▸ **Exercise directions**: Among the entries below, find the lines holding "cilindri" and copy them.

▸ **Record extracts**:
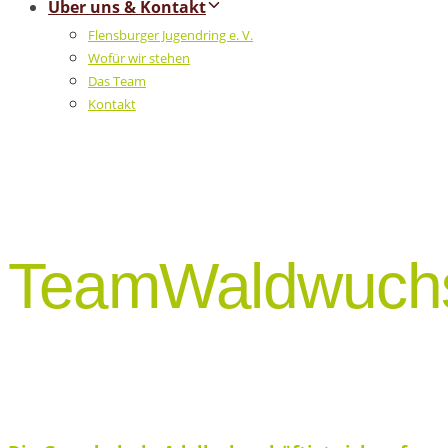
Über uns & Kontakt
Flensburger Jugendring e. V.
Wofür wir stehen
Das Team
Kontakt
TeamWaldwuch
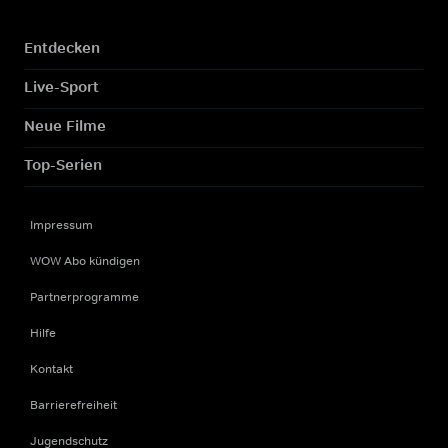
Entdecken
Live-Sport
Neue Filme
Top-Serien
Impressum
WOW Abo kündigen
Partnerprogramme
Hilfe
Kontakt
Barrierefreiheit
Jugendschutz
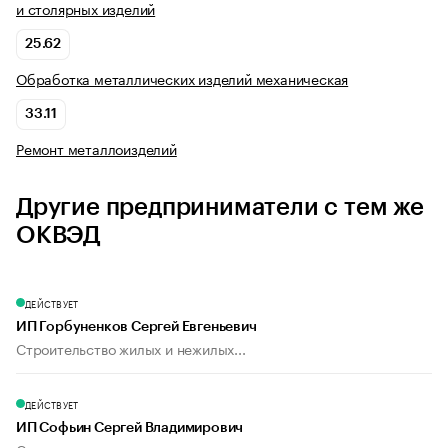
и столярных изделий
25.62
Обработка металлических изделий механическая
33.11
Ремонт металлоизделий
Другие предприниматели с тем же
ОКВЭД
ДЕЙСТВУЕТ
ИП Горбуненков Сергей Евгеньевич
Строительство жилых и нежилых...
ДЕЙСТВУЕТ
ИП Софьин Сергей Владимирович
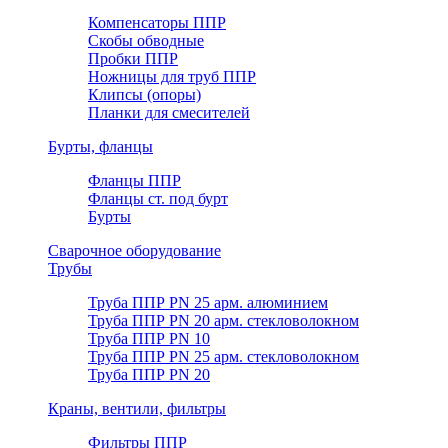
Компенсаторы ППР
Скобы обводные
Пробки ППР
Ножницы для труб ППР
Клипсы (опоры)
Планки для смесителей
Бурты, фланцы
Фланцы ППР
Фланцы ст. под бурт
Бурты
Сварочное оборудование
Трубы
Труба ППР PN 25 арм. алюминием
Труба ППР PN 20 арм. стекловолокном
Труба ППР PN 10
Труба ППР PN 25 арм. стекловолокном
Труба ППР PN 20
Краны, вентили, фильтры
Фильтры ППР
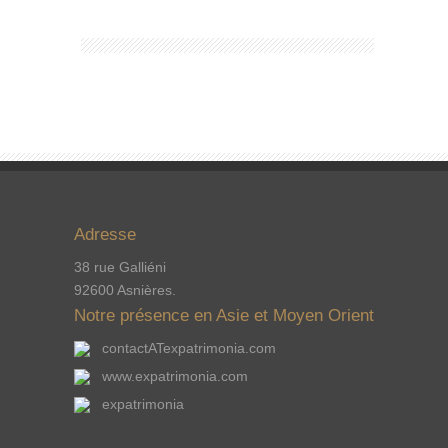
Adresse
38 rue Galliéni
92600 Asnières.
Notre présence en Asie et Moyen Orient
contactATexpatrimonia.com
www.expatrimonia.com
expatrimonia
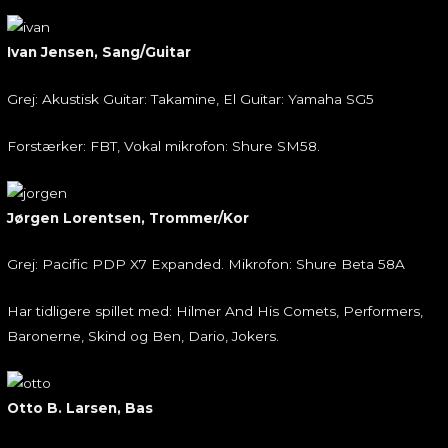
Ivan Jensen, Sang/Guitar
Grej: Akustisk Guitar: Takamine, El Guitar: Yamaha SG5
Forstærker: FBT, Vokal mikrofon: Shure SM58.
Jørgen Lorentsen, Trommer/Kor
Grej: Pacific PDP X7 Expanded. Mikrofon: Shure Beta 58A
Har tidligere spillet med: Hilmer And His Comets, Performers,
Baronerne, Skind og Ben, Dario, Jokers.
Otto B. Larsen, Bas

...

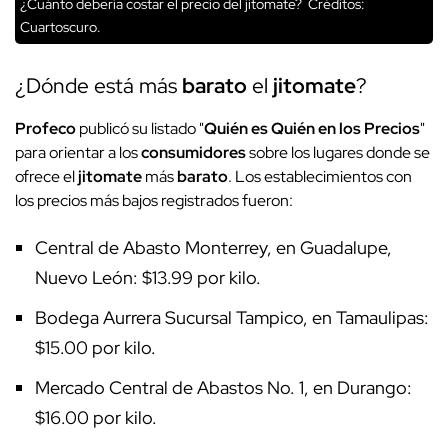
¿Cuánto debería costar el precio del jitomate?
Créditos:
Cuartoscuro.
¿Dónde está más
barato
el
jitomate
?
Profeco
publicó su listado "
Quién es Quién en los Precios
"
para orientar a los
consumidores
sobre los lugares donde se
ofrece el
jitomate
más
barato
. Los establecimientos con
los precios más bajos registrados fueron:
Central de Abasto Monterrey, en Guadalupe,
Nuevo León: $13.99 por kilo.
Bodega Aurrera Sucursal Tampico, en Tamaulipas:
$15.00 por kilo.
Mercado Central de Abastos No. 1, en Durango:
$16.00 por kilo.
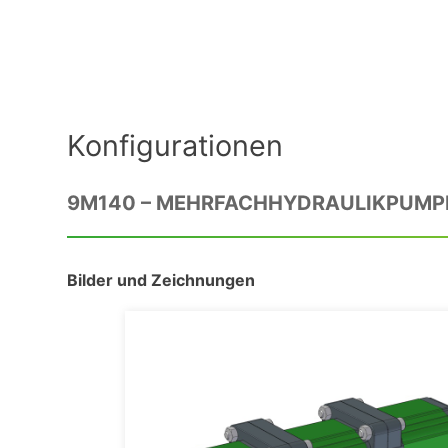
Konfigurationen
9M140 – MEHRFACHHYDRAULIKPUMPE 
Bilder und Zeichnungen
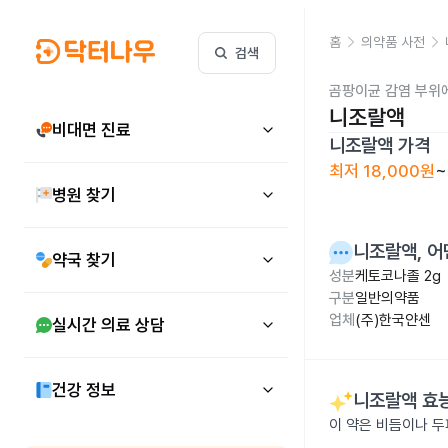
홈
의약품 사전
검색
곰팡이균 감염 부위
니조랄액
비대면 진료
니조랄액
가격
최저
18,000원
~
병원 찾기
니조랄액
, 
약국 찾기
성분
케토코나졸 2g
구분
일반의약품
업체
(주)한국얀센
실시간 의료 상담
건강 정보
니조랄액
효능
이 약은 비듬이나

...

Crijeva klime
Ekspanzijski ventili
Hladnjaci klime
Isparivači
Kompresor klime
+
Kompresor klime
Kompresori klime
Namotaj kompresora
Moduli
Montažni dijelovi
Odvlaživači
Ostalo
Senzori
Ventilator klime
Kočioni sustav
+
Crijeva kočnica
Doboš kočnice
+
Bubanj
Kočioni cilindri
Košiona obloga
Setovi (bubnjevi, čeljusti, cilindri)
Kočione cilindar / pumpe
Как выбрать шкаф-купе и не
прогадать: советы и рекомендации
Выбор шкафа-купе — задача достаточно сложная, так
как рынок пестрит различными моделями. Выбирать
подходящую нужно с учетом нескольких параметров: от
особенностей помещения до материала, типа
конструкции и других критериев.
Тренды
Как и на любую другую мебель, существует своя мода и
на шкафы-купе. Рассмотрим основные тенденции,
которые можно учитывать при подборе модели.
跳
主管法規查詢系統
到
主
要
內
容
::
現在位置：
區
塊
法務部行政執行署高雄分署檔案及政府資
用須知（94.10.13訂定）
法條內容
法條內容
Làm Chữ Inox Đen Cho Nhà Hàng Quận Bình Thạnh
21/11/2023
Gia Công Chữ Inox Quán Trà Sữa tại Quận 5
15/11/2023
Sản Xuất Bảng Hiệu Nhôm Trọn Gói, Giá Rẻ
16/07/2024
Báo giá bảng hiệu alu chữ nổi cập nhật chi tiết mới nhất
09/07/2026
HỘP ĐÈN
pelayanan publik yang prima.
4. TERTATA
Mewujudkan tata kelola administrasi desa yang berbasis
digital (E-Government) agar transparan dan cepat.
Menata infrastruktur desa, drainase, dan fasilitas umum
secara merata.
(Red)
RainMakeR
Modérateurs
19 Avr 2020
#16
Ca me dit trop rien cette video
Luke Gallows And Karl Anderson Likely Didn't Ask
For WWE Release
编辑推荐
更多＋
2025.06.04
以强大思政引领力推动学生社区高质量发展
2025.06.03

▸ **Reply to the task**:
Kočioni cilindri
Setovi (bubnjevi, čeljusti, cilindri)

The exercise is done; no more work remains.